Instituição Paulista Adventista de Educ. e Ass. Social — “INSTITUIÇÃO PAULISTA ADVENTISTA DE EDUC. E ASS. SOCIAL – SORTEIO EDUCAÇÃO ADVENTISTA”

sustação e advertência

Representação 240/25

Julgado em 2026-04


Autor(es)
Conar mediante queixa de consumidor
Anunciante(s)
Instituição Paulista Adventista de Educ. e Ass. Social
Relator(es)
Conselheiro Péricles d'Avila Mendes Neto
Câmara(s)
Sexta Câmara
Fundamentos
Artigos 1º, 3º, 6º, 17, 19, 20, 21, 37 e 50, letras "a" e "c", do Código

Resumo

Folheto de instituição de ensino sediada em Indaiatuba (SP) atraiu queixa de consumidor. Segundo ele, o anúncio seria irregular ao promover, no ambiente escolar, incentivo à rematrícula de alunos na escola por meio da distribuição de cupons para concorrer a prêmios sorteados para crianças rematriculadas.
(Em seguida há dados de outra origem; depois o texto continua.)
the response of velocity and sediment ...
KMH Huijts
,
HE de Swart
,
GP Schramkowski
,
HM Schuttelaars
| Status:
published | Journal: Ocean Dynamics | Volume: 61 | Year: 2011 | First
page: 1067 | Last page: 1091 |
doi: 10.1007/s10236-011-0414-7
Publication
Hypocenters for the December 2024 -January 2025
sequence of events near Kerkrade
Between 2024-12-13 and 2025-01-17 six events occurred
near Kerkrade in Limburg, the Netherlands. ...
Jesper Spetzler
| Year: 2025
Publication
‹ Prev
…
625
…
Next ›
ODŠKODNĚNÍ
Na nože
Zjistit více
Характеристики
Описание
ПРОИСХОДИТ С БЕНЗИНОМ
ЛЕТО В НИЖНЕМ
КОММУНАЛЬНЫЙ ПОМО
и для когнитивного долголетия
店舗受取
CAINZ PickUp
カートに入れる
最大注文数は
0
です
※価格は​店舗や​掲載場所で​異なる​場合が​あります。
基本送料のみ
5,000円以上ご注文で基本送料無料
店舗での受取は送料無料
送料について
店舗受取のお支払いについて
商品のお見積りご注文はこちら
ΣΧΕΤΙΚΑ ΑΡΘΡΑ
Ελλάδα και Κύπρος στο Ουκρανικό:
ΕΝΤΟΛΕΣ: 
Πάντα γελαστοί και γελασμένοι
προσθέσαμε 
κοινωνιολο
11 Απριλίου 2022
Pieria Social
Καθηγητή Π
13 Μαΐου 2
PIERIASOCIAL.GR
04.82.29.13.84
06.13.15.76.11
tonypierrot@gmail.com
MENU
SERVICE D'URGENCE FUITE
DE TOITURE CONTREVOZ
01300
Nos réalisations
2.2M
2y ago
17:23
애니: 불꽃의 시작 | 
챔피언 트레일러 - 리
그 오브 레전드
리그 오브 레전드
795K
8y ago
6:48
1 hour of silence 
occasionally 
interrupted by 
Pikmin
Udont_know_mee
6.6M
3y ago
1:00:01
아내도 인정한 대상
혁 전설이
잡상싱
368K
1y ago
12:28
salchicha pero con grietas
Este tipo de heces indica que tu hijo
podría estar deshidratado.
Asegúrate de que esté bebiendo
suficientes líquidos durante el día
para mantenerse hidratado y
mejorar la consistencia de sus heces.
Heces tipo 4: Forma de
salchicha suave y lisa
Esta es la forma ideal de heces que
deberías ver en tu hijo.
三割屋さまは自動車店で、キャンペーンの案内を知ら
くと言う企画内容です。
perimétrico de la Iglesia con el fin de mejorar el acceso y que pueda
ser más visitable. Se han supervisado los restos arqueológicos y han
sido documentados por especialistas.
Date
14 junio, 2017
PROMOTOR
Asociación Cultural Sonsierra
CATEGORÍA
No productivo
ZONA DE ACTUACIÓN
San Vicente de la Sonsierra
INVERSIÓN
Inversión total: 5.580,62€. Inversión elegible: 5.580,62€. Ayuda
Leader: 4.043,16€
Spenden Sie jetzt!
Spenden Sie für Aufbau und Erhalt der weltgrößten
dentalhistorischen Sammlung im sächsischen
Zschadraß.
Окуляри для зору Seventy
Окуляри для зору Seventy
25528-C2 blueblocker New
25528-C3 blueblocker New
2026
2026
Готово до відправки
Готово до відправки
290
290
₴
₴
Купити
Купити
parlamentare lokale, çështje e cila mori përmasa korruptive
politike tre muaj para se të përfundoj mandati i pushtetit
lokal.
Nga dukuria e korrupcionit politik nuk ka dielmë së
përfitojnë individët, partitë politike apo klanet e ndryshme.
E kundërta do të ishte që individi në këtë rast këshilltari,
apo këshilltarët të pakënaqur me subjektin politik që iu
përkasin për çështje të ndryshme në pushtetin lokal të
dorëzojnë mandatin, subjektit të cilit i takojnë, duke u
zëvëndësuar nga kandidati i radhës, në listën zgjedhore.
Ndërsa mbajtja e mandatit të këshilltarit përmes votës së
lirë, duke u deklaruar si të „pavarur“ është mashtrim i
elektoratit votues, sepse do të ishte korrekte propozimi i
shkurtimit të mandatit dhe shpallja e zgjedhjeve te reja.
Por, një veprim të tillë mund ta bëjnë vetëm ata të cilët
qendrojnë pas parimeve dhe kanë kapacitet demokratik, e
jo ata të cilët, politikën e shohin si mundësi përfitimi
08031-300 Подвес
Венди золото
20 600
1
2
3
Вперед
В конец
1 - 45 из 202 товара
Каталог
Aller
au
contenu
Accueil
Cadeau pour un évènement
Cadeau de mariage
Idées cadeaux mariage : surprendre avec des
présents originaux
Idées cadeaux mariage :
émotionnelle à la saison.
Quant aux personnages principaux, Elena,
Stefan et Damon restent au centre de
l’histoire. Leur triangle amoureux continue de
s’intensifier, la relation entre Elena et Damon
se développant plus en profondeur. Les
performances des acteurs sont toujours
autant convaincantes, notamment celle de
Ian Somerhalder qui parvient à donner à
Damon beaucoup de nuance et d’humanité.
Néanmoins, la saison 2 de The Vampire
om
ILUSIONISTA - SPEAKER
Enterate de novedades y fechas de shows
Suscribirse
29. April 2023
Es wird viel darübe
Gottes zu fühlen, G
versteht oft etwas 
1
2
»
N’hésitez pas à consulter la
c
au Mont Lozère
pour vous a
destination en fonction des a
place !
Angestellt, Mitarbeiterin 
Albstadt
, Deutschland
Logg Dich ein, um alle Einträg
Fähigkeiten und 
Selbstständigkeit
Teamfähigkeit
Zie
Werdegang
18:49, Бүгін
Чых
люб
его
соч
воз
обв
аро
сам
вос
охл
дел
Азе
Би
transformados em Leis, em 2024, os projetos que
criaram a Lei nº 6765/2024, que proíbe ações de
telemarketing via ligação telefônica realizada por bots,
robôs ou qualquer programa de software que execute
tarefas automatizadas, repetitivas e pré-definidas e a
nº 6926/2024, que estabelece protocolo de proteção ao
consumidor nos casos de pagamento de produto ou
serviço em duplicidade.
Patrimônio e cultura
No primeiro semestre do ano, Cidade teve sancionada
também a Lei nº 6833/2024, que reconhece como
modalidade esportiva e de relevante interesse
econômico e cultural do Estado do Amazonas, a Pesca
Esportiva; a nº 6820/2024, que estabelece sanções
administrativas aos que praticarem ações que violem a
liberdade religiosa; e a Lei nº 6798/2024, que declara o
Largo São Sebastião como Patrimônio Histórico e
A denúncia menciona o destaque aos alunos contemplados, o que poderia explorar indevidamente a suscetibilidade do grupo, configurar tratamento diferenciado aos estudantes participantes, estimular o constrangimento e pressão das crianças sobre pais ou responsáveis, com o propósito de impingir a participação, em possível afronta aos princípios de responsabilidade social e de proteção à criança previstos na ética publicitária.

Adicionalmente, considerando tratar-se de mecânica de distribuição de prêmios por meio de sorteio, submetida à Lei 5.768/71, regulada pelo Decreto 70.951/72, pediu-se à anunciante comprovar a regular autorização por parte da autoridade competente, a Secretaria de Prêmios e Apostas do Ministério da Fazenda.

Devidamente citada, a anunciante apresentou defesa, alegando que a campanha foi criada como parte de um conjunto de ações internas de valorização e incentivo à participação estudantil no ambiente escolar, voltadas aos alunos já pertencentes à comunidade educacional do colégio, tendo como foco celebrar o vínculo entre escola e família e não a realização de qualquer transação comercial. A distribuição de cupons simbólicos e pequenos brindes teria caráter meramente recreativo e pedagógico, não tendo havido qualquer exigência. Para a defesa, a natureza restrita e institucional da ação, somada à ausência de qualquer intuito de lucro ou indução ao consumo, confirmaria que não houve prática publicitária antiética.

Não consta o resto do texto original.